Making an island for TSE

Postby Thing 2 » Sun May 28, 2006 7:24 pm

Hi guys,

I've been working through the tut's here and I love the program so far. I just want to be sure I'm getting my island looking as good as I possibly can =)

We're begining work on a game and we're using the torque shader engine to do it. It's my job to create the island, well it's a continent really, something like 2700 miles across. I have my heightfield and it imports perfectly thanks to Aaron

Just wondering if anyone is/has worked on anything similar and if you have any advice for a L3DT n00b. The design maps are still a bit of a mystery to me, I'm not even sure if I need mess with it being that my island is an imported heightfield? I'd also like to take advantage of bump mapping as well as make my own climates.

I'm still getting used to L3DT in general, anything I could or should do in the early stages before I start adding detail? Anything at all, I'll take any advice I can get

Thanks,

Jay
Thing 2
Member
 
Posts: 12
Joined: Sun Apr 16, 2006 3:06 pm

Postby Thing 2 » Sun May 28, 2006 7:40 pm

After I changed the verticle scale of my island I got 4 colored lines, red, blue, green and yellow. Which one is sea level? blue? I thought it was green, the green line that I see is where I'd actually like to have my sea level be but in the histogram/intgral displays the word Sea is written in blue....
Thing 2
Member
 
Posts: 12
Joined: Sun Apr 16, 2006 3:06 pm

Re: Making an island for TSE

Postby Aaron » Mon May 29, 2006 6:06 am

Hi Jay,

Thing 2 wrote:It's my job to create the island, well it's a continent really, something like 2700 miles across.


Wow, hefty. Can I ask what map size you are using, and what type of game this is going to be?

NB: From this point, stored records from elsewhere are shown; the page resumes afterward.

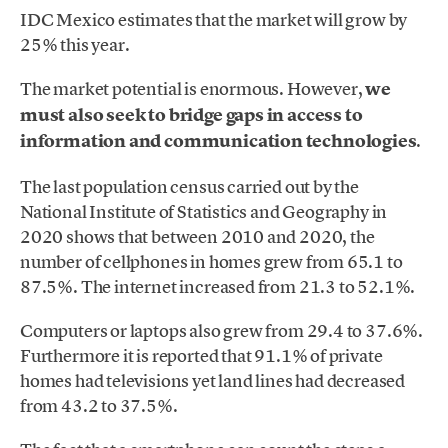
IDC Mexico estimates that the market will grow by
25% this year.
The market potential is enormous. However,
we
must also seek to bridge gaps in access to
information and communication technologies
.
The last population census carried out by the
National Institute of Statistics and Geography in
2020 shows that between 2010 and 2020, the
number of cellphones in homes grew from 65.1 to
87.5%. The internet increased from 21.3 to 52.1%.
Computers or laptops also grew from 29.4 to 37.6%.
Furthermore it is reported that 91.1% of private
homes had televisions yet land lines had decreased
from 43.2 to 37.5%.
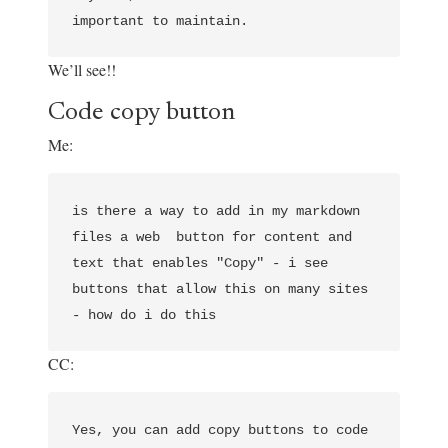
We’ll see!!
Code copy button
Me:
is there a way to add in my markdown 
files a web  button for content and 
text that enables "Copy" - i see 
buttons that allow this on many sites 
CC:
Yes, you can add copy buttons to code 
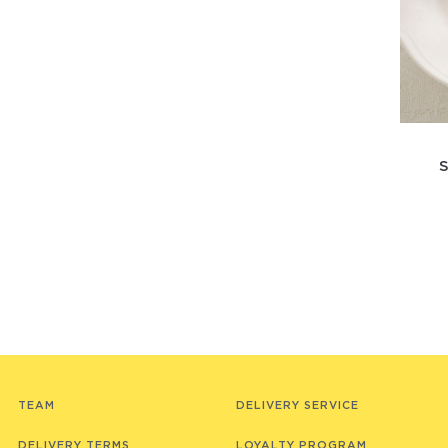
TEAM
DELIVERY SERVICE
DELIVERY TERMS
LOYALTY PROGRAM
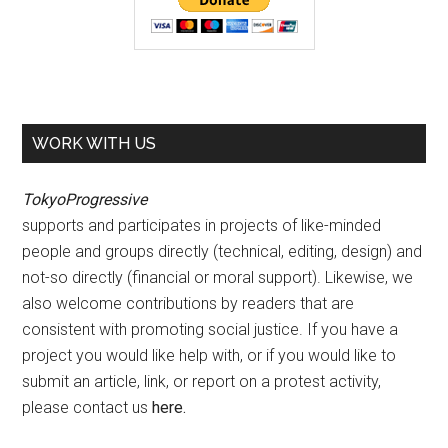
WORK WITH US
TokyoProgressive
supports and participates in projects of like-minded
people and groups directly (technical, editing, design) and
not-so directly (financial or moral support). Likewise, we
also welcome contributions by readers that are
consistent with promoting social justice. If you have a
project you would like help with, or if you would like to
submit an article, link, or report on a protest activity,
please contact us
here
.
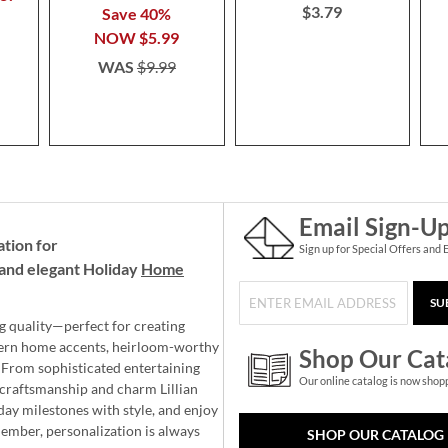
$3.79
Save 40%
NOW
$5.99
WAS
$9.99
Email Sign-U
ation for
Sign up for Special Offers and 
and elegant Holiday
Home
SU
g quality—perfect for creating
ern home accents, heirloom-worthy
Shop Our Cat
 From sophisticated entertaining
Our online catalog is now shop
e craftsmanship and charm Lillian
day milestones with style, and enjoy
member, personalization is always
SHOP OUR CATALOG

I ask because at L3DT's current limit (131,072 x 131,072 pixel heightfield), 2700 miles works out to around 35m/pixel, which is probably no-good for a FPS/RPG/RTS, but OK for a flight-sim. If you want finer resolution than this, I can probably increase the limit - but it's going to be unimaginably slow at this size, and you'll quickly run out of disk-space.

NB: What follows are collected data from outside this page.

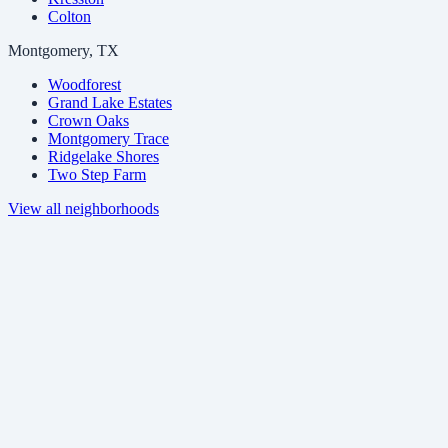
Colton
Montgomery, TX
Woodforest
Grand Lake Estates
Crown Oaks
Montgomery Trace
Ridgelake Shores
Two Step Farm
View all neighborhoods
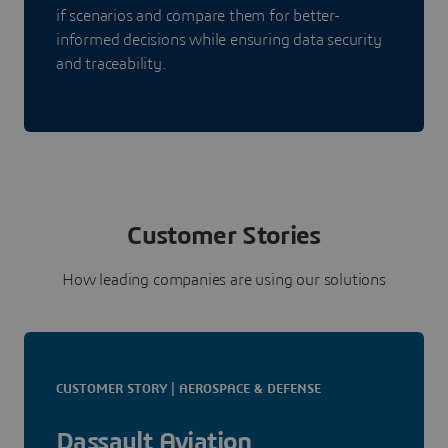
if scenarios and compare them for better-
informed decisions while ensuring data security
and traceability.
Customer Stories
How leading companies are using our solutions
CUSTOMER STORY | AEROSPACE & DEFENSE
Dassault Aviation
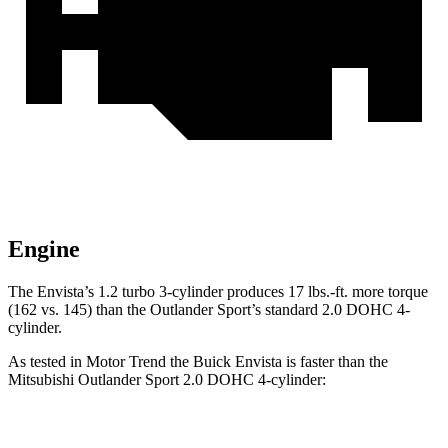
Engine
The Envista’s 1.2 turbo 3-cylinder produces 17 lbs.-ft. more torque
(162 vs. 145) than the Outlander Sport’s standard 2.0 DOHC 4-
cylinder.
As tested in
Motor Trend
the Buick Envista is faster than the
Mitsubishi Outlander Sport 2.0 DOHC 4-cylinder:
Envista
Outlander Sport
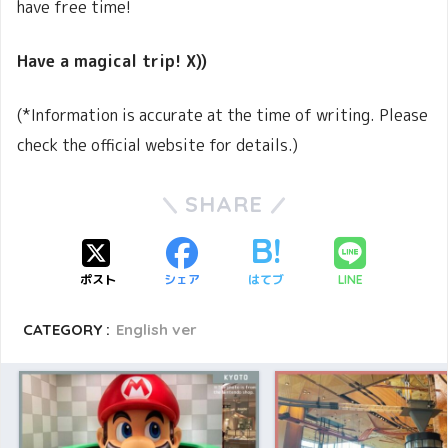
have free time!
Have a magical trip! X))
(*Information is accurate at the time of writing. Please
check the official website for details.)
SHARE
ポスト
シェア
はてブ
LINE
CATEGORY :
English ver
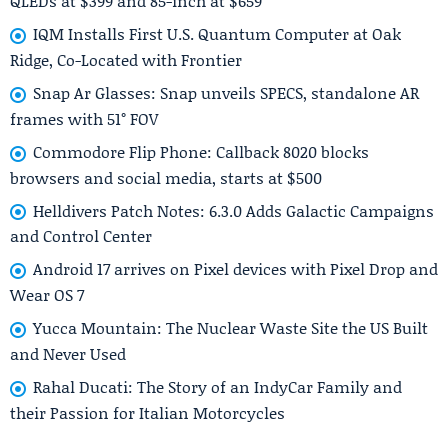
QLEDs at $399 and 85-inch at $659
IQM Installs First U.S. Quantum Computer at Oak
Ridge, Co-Located with Frontier
Snap Ar Glasses: Snap unveils SPECS, standalone AR
frames with 51° FOV
Commodore Flip Phone: Callback 8020 blocks
browsers and social media, starts at $500
Helldivers Patch Notes: 6.3.0 Adds Galactic Campaigns
and Control Center
Android 17 arrives on Pixel devices with Pixel Drop and
Wear OS 7
Yucca Mountain: The Nuclear Waste Site the US Built
and Never Used
Rahal Ducati: The Story of an IndyCar Family and
their Passion for Italian Motorcycles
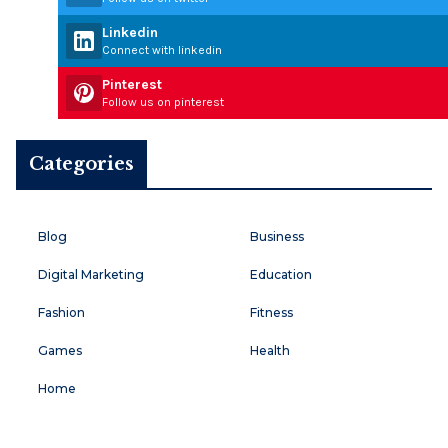
Linkedin
Connect with linkedin
Pinterest
Follow us on pinterest
Categories
Blog
Business
Digital Marketing
Education
Fashion
Fitness
Games
Health
Home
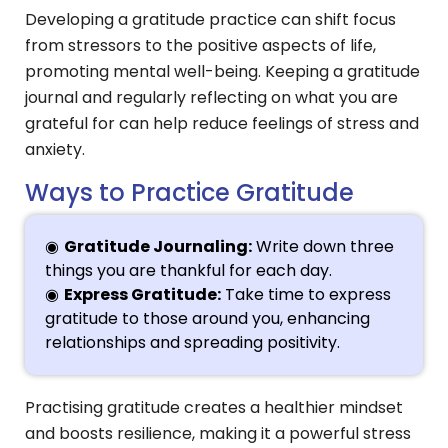
Developing a gratitude practice can shift focus
from stressors to the positive aspects of life,
promoting mental well-being. Keeping a gratitude
journal and regularly reflecting on what you are
grateful for can help reduce feelings of stress and
anxiety.
Ways to Practice Gratitude
Gratitude Journaling:
Write down three
things you are thankful for each day.
Express Gratitude:
Take time to express
gratitude to those around you, enhancing
relationships and spreading positivity.
Practising gratitude creates a healthier mindset
and boosts resilience, making it a powerful stress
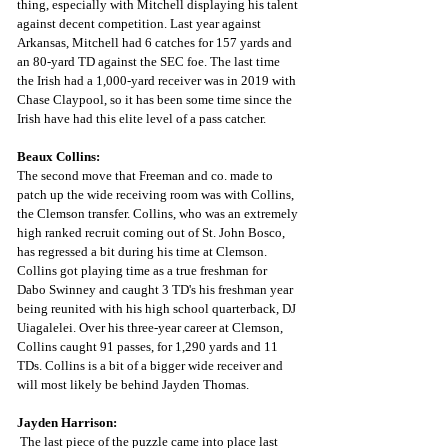
thing, especially with Mitchell displaying his talent 
against decent competition. Last year against 
Arkansas, Mitchell had 6 catches for 157 yards and 
an 80-yard TD against the SEC foe. The last time 
the Irish had a 1,000-yard receiver was in 2019 with 
Chase Claypool, so it has been some time since the 
Irish have had this elite level of a pass catcher. 
Beaux Collins:
The second move that Freeman and co. made to 
patch up the wide receiving room was with Collins, 
the Clemson transfer. Collins, who was an extremely 
high ranked recruit coming out of St. John Bosco, 
has regressed a bit during his time at Clemson. 
Collins got playing time as a true freshman for 
Dabo Swinney and caught 3 TD's his freshman year 
being reunited with his high school quarterback, DJ 
Uiagalelei. Over his three-year career at Clemson, 
Collins caught 91 passes, for 1,290 yards and 11 
TDs. Collins is a bit of a bigger wide receiver and 
will most likely be behind Jayden Thomas. 
Jayden Harrison:
The last piece of the puzzle came into place last 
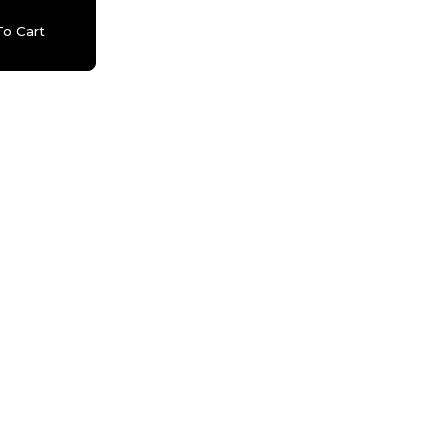
o Cart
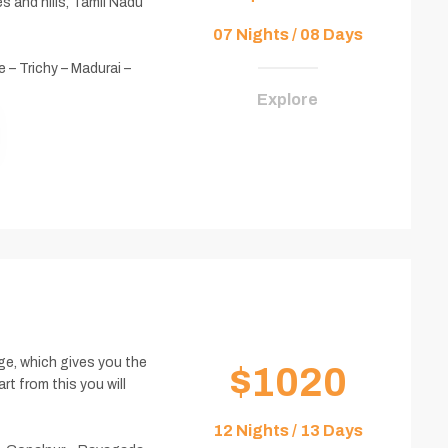
s and hills, Tamil Nadu
07 Nights / 08 Days
 – Trichy – Madurai –
Explore
age, which gives you the
$1020
rt from this you will
12 Nights / 13 Days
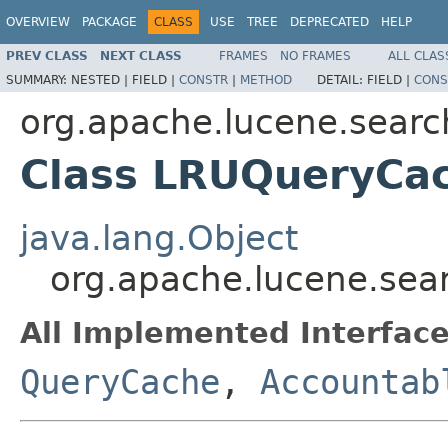
OVERVIEW
PACKAGE
CLASS
USE
TREE
DEPRECATED
HELP
PREV CLASS
NEXT CLASS
FRAMES
NO FRAMES
ALL CLAS
SUMMARY:
NESTED |
FIELD |
CONSTR
|
METHOD
DETAIL:
FIELD |
CONS
org.apache.lucene.searc
Class LRUQueryCa
java.lang.Object
org.apache.lucene.se
All Implemented Interface
QueryCache
,
Accountab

Thing 2 wrote:The design maps are still a bit of a mystery to me, I'm not even sure if I need mess with it being that my island is an imported heightfield?


The design map is only needed when:
  • You generate the heightfield using the design/inflate algorithm (doesn't apply here).
  • You want to 'paint' different climates in different places (eg 'arctic' up north, 'desert' down south, etc).
  • You want to use the high-res 'per pixel land types' texture routine.
In the latter two cases, you only need to use the 'Operations->Design map->Generate from HF' option to get the design map for your imported heightfield. Warning: This option is broken in v2.4 beta2; a fix is coming next week.

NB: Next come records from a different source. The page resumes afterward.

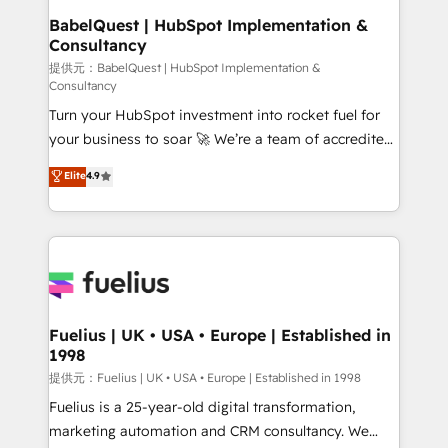
operations A little about us: • Boutique 'Elite' team of
BabelQuest | HubSpot Implementation &
Consultancy
12 • 150+ clients across Sales Hub, Marketing Hub,
Service Hub, Data Hub and CMS • ISO/IEC
提供元：BabelQuest | HubSpot Implementation &
Consultancy
27001:2022, ISO 9001:2015, and ISO 42001:2023
Turn your HubSpot investment into rocket fuel for
certified - the AI management standard • GuardHub:
your business to soar 🚀 We’re a team of accredited
our AI governance framework, built on ISO 42001
HubSpot experts ready to help you. We can
Ready for the next step? Click the 👈 '𝗖𝗼𝗻𝘁𝗮𝗰𝘁
Elite
4.9
implement the platform into complex business
𝗯𝘂𝘀𝗶𝗻𝗲𝘀𝘀' button to get in touch (𝘸𝘦'𝘳𝘦 𝘴𝘶𝘱𝘦𝘳
environments, optimise what you've got and make
𝘳𝘦𝘴𝘱𝘰𝘯𝘴𝘪𝘷𝘦)
sure you can actually use it, build your website in
HubSpot or create an inbound marketing strategy
for you and execute it on HubSpot. We are on the
G-Cloud 14 CCS (Crown Commercial Service)
framework, meaning we've been accredited by
Fuelius | UK • USA • Europe | Established in
1998
HubSpot and vetted by the CCS, which means we
can support public sector companies as well the
提供元：Fuelius | UK • USA • Europe | Established in 1998
other ones listed in our profile. Our services: -
Fuelius is a 25-year-old digital transformation,
HubSpot implementation - HubSpot CMS website
marketing automation and CRM consultancy. We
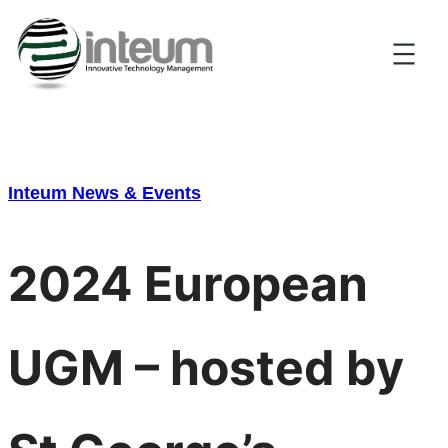
Skip
to
content
Inteum News & Events
2024 European
UGM – hosted by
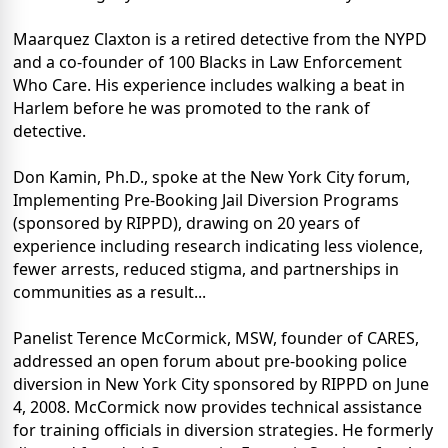
Maarquez Claxton is a retired detective from the NYPD
and a co-founder of 100 Blacks in Law Enforcement
Who Care. His experience includes walking a beat in
Harlem before he was promoted to the rank of
detective.
Don Kamin, Ph.D., spoke at the New York City forum,
Implementing Pre-Booking Jail Diversion Programs
(sponsored by RIPPD), drawing on 20 years of
experience including research indicating less violence,
fewer arrests, reduced stigma, and partnerships in
communities as a result...
Panelist Terence McCormick, MSW, founder of CARES,
addressed an open forum about pre-booking police
diversion in New York City sponsored by RIPPD on June
4, 2008. McCormick now provides technical assistance
for training officials in diversion strategies. He formerly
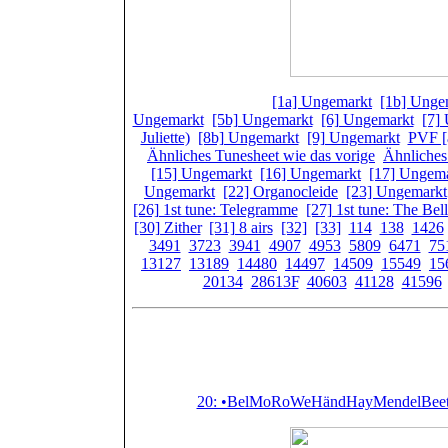
Spielwerke:
[1a] Ungemarkt
,
[1b] Unge
Ungemarkt
,
[5b] Ungemarkt
,
[6] Ungemarkt
,
[7]
Juliette)
,
[8b] Ungemarkt
,
[9] Ungemarkt
,
PVF [
Ähnliches Tunesheet wie das vorige
,
Ähnliches
[15] Ungemarkt
,
[16] Ungemarkt
,
[17] Ungem
Ungemarkt
,
[22] Organocleide
,
[23] Ungemarkt
[26] 1st tune: Telegramme
,
[27] 1st tune: The Bel
[30] Zither
,
[31] 8 airs
,
[32]
,
[33]
,
114
,
138
,
1426
3491
,
3723
,
3941
,
4907
,
4953
,
5809
,
6471
,
75
13127
,
13189
,
14480
,
14497
,
14509
,
15549
,
15
20134
,
28613F
,
40603
,
41128
,
41596
Featured (or 
20: •BelMoRoWeHändHayMendelBeetM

Thing 2 wrote:I'd also like to take advantage of bump mapping as well as make my own climates.


I wouldn't delve too deeply into this until beta3 next week. I've changed a lot of things relating to climates and bump-maps.

Thing 2 wrote:After I changed the vertical scale of my island I got 4 colored lines, red, blue, green and yellow. Which one is sea level? blue? I thought it was green, the green line that I see is where I'd actually like to have my sea level be but in the histogram/intgral displays the word Sea is written in blue....


Urgh...another case of inconsistent UI design. The red contour line is sea-level, green is 100m above sea-level, blue is 100m below sea-level, and I can't quite remember what yellow is (maybe 500m increments?). The easy check is to double-left-click the mouse on the heightfield - it should show the altitude in a pop-up dialog box. While we're at it, the altitude under the mouse-cursor should also be shown in the status-bar at the bottom-right of the window.

Cheers,
Aaron.
User avatar
Aaron
Site Admin
 
Posts: 3696
Joined: Sun Nov 20, 2005 2:41 pm
Location: Melbourne, Australia

Re: Making an island for TSE

Postby Thing 2 » Mon May 29, 2006 5:58 pm

aaron wrote:Wow, hefty. Can I ask what map size you are using, and what type of game this is going to be? I ask because at L3DT's current limit (131,072 x 131,072 pixel heightfield), 2700 miles works out to around 35m/pixel, which is probably no-good for a FPS/RPG/RTS, but OK for a flight-sim. If you want finer resolution than this, I can probably increase the limit - but it's going to be unimaginably slow at this size, and you'll quickly run out of disk-space.


The heightfield I imported is 868x666px, which L3DT informed me it had to change slightly, I don't remember the number exactly but it wasn't much.

Then I changed the horizontal scale to 3300 to get my continent to measure roughly 2700 meters across. Is that unreasonable? I honestly don't know, this is my first forray into making a huge island for a game =)

btw it's going to be an FPS

Is it even going to be possible to create an island this big? And you said I'd run out of disk space, will that carry over to the total file size of our game? Also how big (in meters) could I reasonably make an island with the current limitations?

aaron wrote:The design map is only needed when:
    ...
  • You want to 'paint' different climates in different places (eg 'arctic' up north, 'desert' down south, etc).
  • You want to use the high-res 'per pixel land types' texture routine.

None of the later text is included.